How To Use A Sunbed
Sunbeds can be great for creating your ideal natural tan. Despite the risks, the use of tanning beds is as popular as ever. Using the right procedures means you can have an enjoyable experience with a sunbed and minimise your risk of developing skin cancer.
If you want to get the most out of your tanning experience keep reading to see our handy guide.
- It’s law in the UK that no under 18s can use sunbeds. It isn’t uncommon for tanning salons to ask for ID in order to confirm age. This is because of the connected risk of developing skin cancer.
- When developing a base tan for a holiday, three to five sessions is enough to do the job safely. It’scadvisable that at least 72 hours should span the gap between treatments. This gives the skin a chance to regenerate the skin cells.
- Tan lines are just as problematic on sunbeds as they are in the direct sun so think ahead before using the service. Getting your base tan sorted is great but make the decision where your tan lines should be, or make the decision to tan in your birthday suit. Protect the most sensitive areas of your body before activating the sunbed.
- Protecting your eyes is a must when using a sunbed. Put on safety goggles before the sunbed is switched on. These specialised goggles protect your eyes from th intense UV radiation. Wearing sunglasses is not a suitable alternative.
- Using tan accelarators is fine with the use of sunbeds. You will obtain a darker tan from one session when using the product. Some tan accelarators also have a scent to accompany your newly acquired tan.
What’s your skin type?
Your type of skin can have a big effect on what your tan comes out like. Knowing what type you are can let you make actions that reduce or eliminate the chance of burning your skin altogether. There are six skin types which progress from very fair skin to dark.

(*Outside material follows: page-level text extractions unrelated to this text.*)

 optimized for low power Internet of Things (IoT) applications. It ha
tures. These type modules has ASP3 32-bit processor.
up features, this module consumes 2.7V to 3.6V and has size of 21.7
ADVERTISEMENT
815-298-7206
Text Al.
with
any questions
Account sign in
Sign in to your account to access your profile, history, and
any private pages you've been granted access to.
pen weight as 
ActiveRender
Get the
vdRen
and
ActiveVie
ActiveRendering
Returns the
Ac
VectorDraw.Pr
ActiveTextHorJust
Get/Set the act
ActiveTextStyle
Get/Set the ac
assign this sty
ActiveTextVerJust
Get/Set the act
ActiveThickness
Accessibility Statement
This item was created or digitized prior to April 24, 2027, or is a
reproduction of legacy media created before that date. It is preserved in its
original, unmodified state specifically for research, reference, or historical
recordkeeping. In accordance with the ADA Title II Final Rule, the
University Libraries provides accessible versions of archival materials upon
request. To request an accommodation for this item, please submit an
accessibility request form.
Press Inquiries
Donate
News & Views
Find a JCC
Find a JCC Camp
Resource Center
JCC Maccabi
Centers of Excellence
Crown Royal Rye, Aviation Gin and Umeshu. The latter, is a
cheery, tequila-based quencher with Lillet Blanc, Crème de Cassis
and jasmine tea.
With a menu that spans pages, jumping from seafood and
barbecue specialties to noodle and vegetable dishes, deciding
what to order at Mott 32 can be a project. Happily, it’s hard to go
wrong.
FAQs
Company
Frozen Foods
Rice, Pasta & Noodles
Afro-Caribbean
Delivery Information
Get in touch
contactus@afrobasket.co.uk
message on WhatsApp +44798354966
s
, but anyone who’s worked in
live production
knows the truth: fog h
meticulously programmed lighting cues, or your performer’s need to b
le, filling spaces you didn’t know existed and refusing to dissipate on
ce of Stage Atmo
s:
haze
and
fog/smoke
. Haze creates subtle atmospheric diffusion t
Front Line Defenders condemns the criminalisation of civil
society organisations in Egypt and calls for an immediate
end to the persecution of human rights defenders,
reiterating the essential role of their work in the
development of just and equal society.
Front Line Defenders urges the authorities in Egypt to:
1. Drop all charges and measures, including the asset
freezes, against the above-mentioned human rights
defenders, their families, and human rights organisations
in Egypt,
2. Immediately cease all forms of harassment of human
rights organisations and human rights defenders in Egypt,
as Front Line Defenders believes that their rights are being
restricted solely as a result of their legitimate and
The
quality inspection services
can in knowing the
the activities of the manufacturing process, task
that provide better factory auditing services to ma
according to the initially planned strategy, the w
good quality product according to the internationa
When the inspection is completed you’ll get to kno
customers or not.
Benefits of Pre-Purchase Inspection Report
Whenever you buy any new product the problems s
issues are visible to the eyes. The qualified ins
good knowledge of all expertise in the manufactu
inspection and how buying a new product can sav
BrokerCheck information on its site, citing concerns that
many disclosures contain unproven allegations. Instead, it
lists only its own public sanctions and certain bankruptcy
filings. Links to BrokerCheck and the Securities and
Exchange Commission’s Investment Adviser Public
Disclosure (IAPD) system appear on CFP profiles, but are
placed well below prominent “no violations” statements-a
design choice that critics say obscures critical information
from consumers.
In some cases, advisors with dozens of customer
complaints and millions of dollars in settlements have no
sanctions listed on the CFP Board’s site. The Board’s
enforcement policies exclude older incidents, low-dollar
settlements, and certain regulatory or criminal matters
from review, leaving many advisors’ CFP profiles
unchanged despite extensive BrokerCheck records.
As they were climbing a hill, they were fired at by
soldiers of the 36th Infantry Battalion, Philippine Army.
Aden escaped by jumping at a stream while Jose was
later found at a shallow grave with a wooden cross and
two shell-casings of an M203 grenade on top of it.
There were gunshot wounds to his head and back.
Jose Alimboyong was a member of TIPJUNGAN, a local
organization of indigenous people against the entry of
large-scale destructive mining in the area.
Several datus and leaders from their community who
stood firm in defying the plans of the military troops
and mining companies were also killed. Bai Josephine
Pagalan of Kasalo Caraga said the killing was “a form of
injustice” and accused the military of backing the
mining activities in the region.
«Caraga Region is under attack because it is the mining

Type 1 – Very white or pale skin, burns easily and is difficult to tan effectively
Type 2 – Light beige skin, has a tendency to burn but can tan when done correctly and carefully
Type 3 – Light brown skin, sometimes burns but it always tans
Type 4 – Light brown/olive skin, occasionally burns and is very easy to tan
Type 5 – Brown skin, rarely burns and tans with ease
Type 6 – Dark brown skin, very rarely burns and tans with no effort at all
Every skin type has its own preferred tanning routine to gain the best results but remember to check with your GP before undertaking any new practises which can affect your health.
About the sunbeds
There are three main types of sunbeds available to use which are low and high pressure beds and booths.
Low pressure beds reflect the same UV exposure the sun provides whereas high pressure sunbeds have a higher level of UVA rays. The UVA rays penetrate deeper through the layers of your skin and promote the production of melanin, the skin pigment that causes skin to tan.
Booths vary in their performance depending on brand and the bulbs used inside but they offer an alternative to laying down. Standing up and hanging on to a strap or bar, the user is surrounded by the bulbs for an all round tan.